__What is expected__. For every line in the entries that contains "цветов", show the whole line.

(Records from a data collection)
━━━━━━

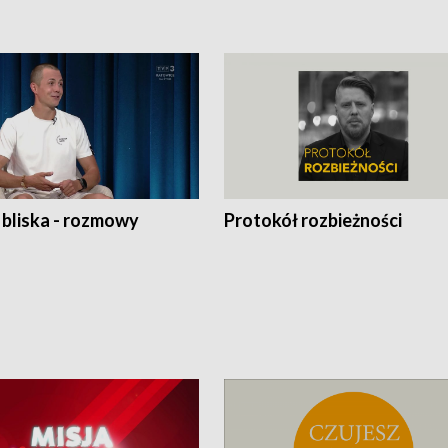
 bliska - rozmowy
Protokół rozbieżności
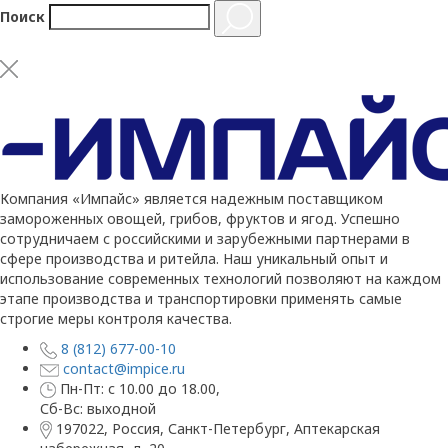
Поиск
Компания «Импайс» является надежным поставщиком
замороженных овощей, грибов, фруктов и ягод. Успешно
сотрудничаем с российскими и зарубежными партнерами в
сфере производства и ритейла. Наш уникальный опыт и
использование современных технологий позволяют на каждом
этапе производства и транспортировки применять самые
строгие меры контроля качества.
8 (812) 677-00-10
contact@impice.ru
Пн-Пт: с 10.00 до 18.00,
Сб-Вс: выходной
197022, Россия, Санкт-Петербург, Аптекарская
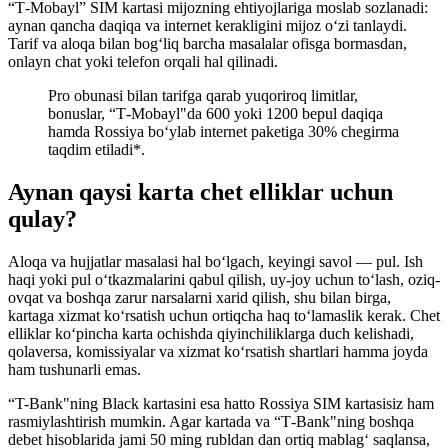
“T‑Mobayl” SIM kartasi mijozning ehtiyojlariga moslab sozlanadi:
aynan qancha daqiqa va internet kerakligini mijoz o‘zi tanlaydi.
Tarif va aloqa bilan bog‘liq barcha masalalar ofisga bormasdan,
onlayn chat yoki telefon orqali hal qilinadi.
Pro obunasi bilan tarifga qarab yuqoriroq limitlar,
bonuslar, “T‑Mobayl"da 600 yoki 1200 bepul daqiqa
hamda Rossiya bo‘ylab internet paketiga 30% chegirma
taqdim etiladi*.
Aynan qaysi karta chet elliklar uchun
qulay?
Aloqa va hujjatlar masalasi hal bo‘lgach, keyingi savol — pul. Ish
haqi yoki pul o‘tkazmalarini qabul qilish, uy-joy uchun to‘lash, oziq-
ovqat va boshqa zarur narsalarni xarid qilish, shu bilan birga,
kartaga xizmat ko‘rsatish uchun ortiqcha haq to‘lamaslik kerak. Chet
elliklar ko‘pincha karta ochishda qiyinchiliklarga duch kelishadi,
qolaversa, komissiyalar va xizmat ko‘rsatish shartlari hamma joyda
ham tushunarli emas.
“T-Bank"ning Black kartasini esa hatto Rossiya SIM kartasisiz ham
rasmiylashtirish mumkin. Agar kartada va “T‑Bank"ning boshqa
debet hisoblarida jami 50 ming rubldan dan ortiq mablag‘ saqlansa,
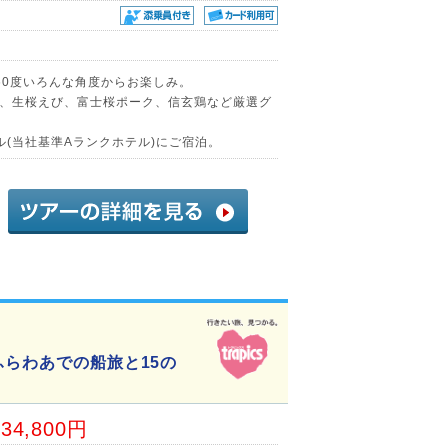
60度いろんな角度からお楽しみ。
、生桜えび、富士桜ポーク、信玄鶏など厳選グ
(当社基準Aランクホテル)にご宿泊。
ふらわあでの船旅と15の
34,800円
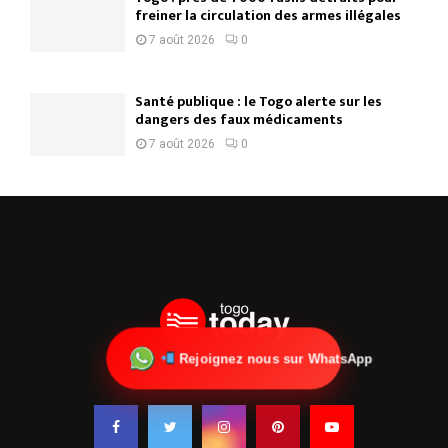
freiner la circulation des armes illégales
7 août 2026
0
Santé publique : le Togo alerte sur les
dangers des faux médicaments
7 août 2026
0
Rejoignez nous sur WhatsApp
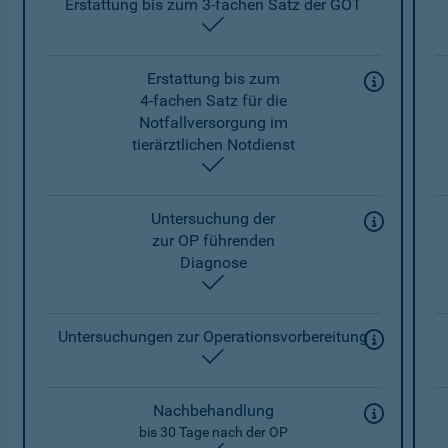
Erstattung bis zum 3-fachen Satz der GOT
enthalten
Erstattung bis zum
4-fachen Satz für die
Notfallversorgung im
tierärztlichen Notdienst
enthalten
Untersuchung der
zur OP führenden
Diagnose
enthalten
Untersuchungen zur Operationsvorbereitung
enthalten
Nachbehandlung
bis 30 Tage nach der OP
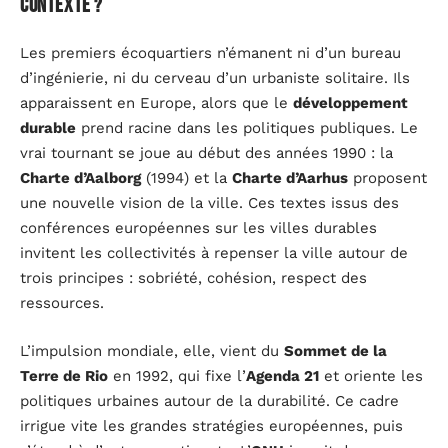
contexte ?
Les premiers écoquartiers n’émanent ni d’un bureau
d’ingénierie, ni du cerveau d’un urbaniste solitaire. Ils
apparaissent en Europe, alors que le
développement
durable
prend racine dans les politiques publiques. Le
vrai tournant se joue au début des années 1990 : la
Charte d’Aalborg
(1994) et la
Charte d’Aarhus
proposent
une nouvelle vision de la ville. Ces textes issus des
conférences européennes sur les villes durables
invitent les collectivités à repenser la ville autour de
trois principes : sobriété, cohésion, respect des
ressources.
L’impulsion mondiale, elle, vient du
Sommet de la
Terre de Rio
en 1992, qui fixe l’
Agenda 21
et oriente les
politiques urbaines autour de la durabilité. Ce cadre
irrigue vite les grandes stratégies européennes, puis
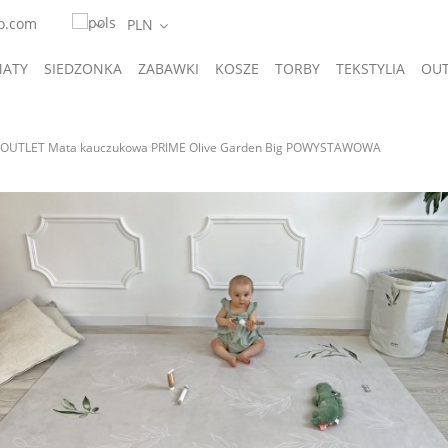
o.com
ATY
SIEDZONKA
ZABAWKI
KOSZE
TORBY
TEKSTYLIA
OUT
A
GIFTS
OUTLET Mata kauczukowa PRIME Olive Garden Big POWYSTAWOWA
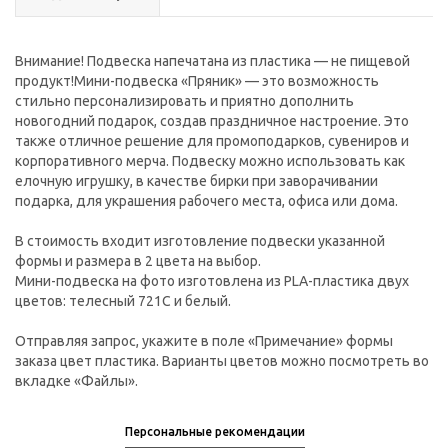
Внимание! Подвеска напечатана из пластика — не пищевой
продукт!Мини-подвеска «Пряник» — это возможность
стильно персонализировать и приятно дополнить
новогодний подарок, создав праздничное настроение. Это
также отличное решение для промоподарков, сувениров и
корпоративного мерча. Подвеску можно использовать как
елочную игрушку, в качестве бирки при заворачивании
подарка, для украшения рабочего места, офиса или дома.
В стоимость входит изготовление подвески указанной
формы и размера в 2 цвета на выбор.
Мини-подвеска на фото изготовлена из PLA-пластика двух
цветов: телесный 721С и белый.
Отправляя запрос, укажите в поле «Примечание» формы
заказа цвет пластика. Варианты цветов можно посмотреть во
вкладке «Файлы».
Персональные рекомендации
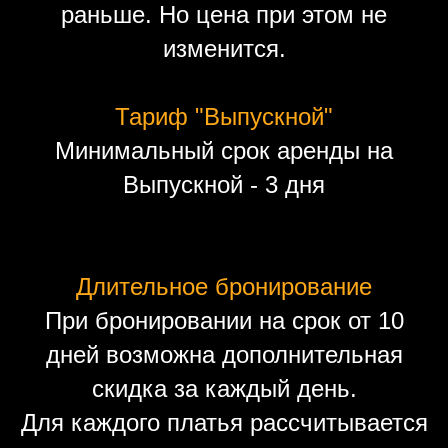
раньше. Но цена при этом не
изменится.
Тариф "Выпускной"
Минимальный срок аренды на
Выпускной - 3 дня
Длительное бронирование
При бронировании на срок от 10
дней возможна дополнительная
скидка за каждый день.
Для каждого платья рассчитывается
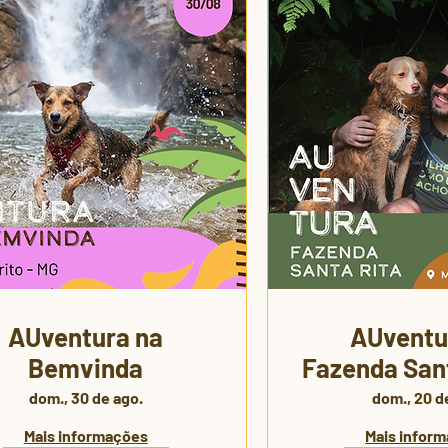
AUventura na
AUventu
Bemvinda
Fazenda Sant
🐾 | 3ª 
dom., 30 de ago.
dom., 20 d
Mais informações
Mais infor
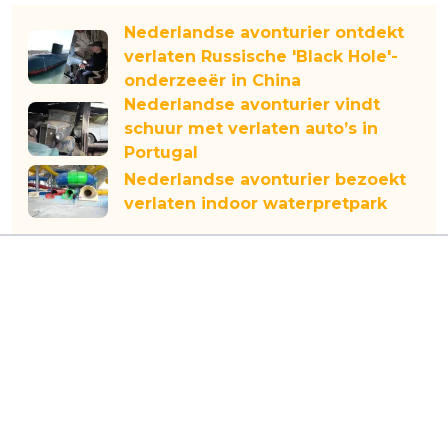
Nederlandse avonturier ontdekt
verlaten Russische 'Black Hole'-
onderzeeër in China
Nederlandse avonturier vindt
schuur met verlaten auto’s in
Portugal
Nederlandse avonturier bezoekt
verlaten indoor waterpretpark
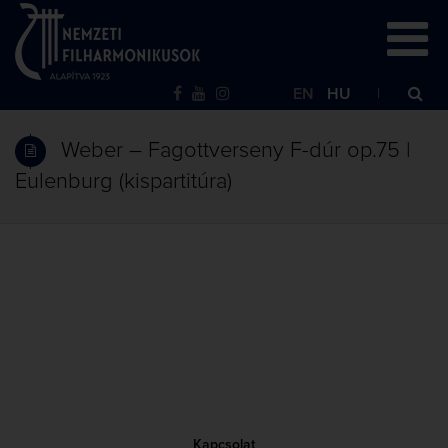
EN
HU
Weber – Fagottverseny F-dúr op.75 |
Eulenburg (kispartitúra)
Kapcsolat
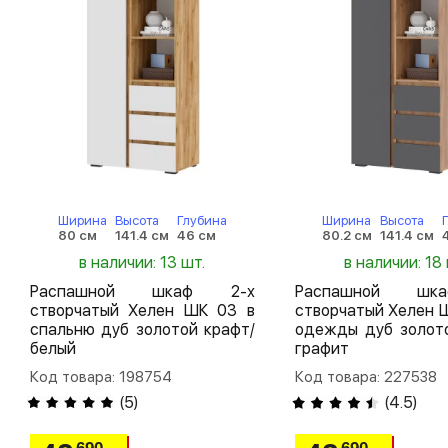
Ширина
Высота
Глубина
Ширина
Высота
80 см
141.4 см
46 см
80.2 см
141.4 см
в наличии: 13 шт.
в наличии: 18 
Распашной шкаф 2-х
Распашной шк
створчатый Хелен ШК 03 в
створчатый Хелен 
спальню дуб золотой крафт/
одежды дуб золото
белый
графит
Код товара: 198754
Код товара: 227538
(
5
)
(
4.5
)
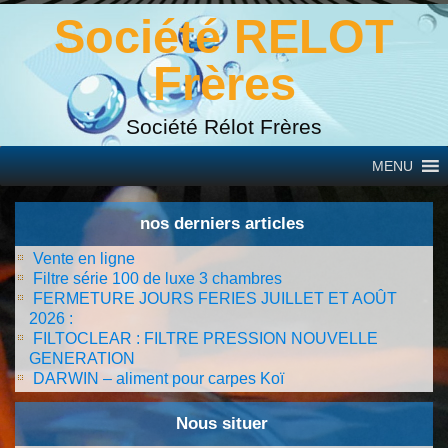
Société RELOT
Frères
Société Rélot Frères
MENU
nos derniers articles
Vente en ligne
Filtre série 100 de luxe 3 chambres
FERMETURE JOURS FERIES JUILLET ET AOÛT
2026 :
FILTOCLEAR : FILTRE PRESSION NOUVELLE
GENERATION
DARWIN – aliment pour carpes Koï
Nous situer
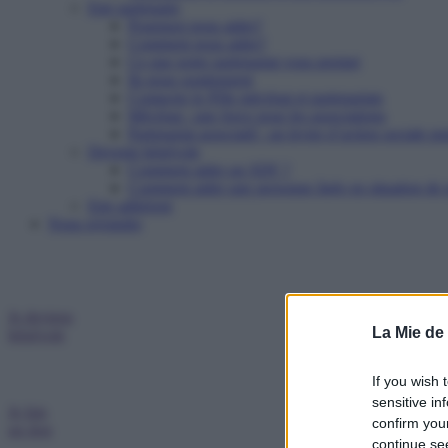
Etre partenaire
Pourquoi nous aider?
Comment nous aider?
Ce que notre partenariat vous permet
Ils nous soutiennent
Contacter le Pôle mécénat et partenariats
Mécénat : une force pour les associations
Partenariat associatif : un levier d’action sociale pu
Devenir bénévole
Comment aider un SDF ?
Comment aider une personne âgée en situation de p
Etre adhérent
Nous rejoindre
Je deviens
La Mie de
bénévole
If you wish 
sensitive in
Je fais
confirm you
un don
continue se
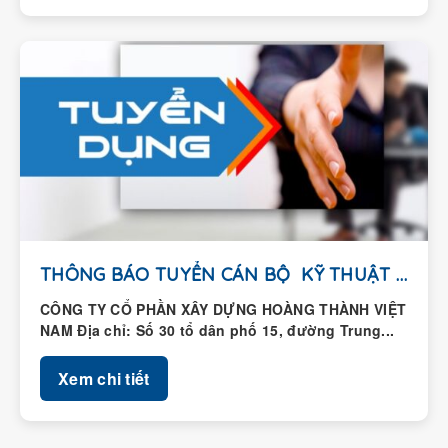
THÔNG BÁO TUYỂN CÁN BỘ KỸ THUẬT HIỆN...
CÔNG TY CỔ PHẦN XÂY DỰNG HOÀNG THÀNH VIỆT
NAM Địa chỉ: Số 30 tổ dân phố 15, đường Trung...
Xem chi tiết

━━━━━━

__Solution to the problem__.
цветов: телесный 721С и белый.
заказа цвет пластика. Варианты цветов можно посмотреть во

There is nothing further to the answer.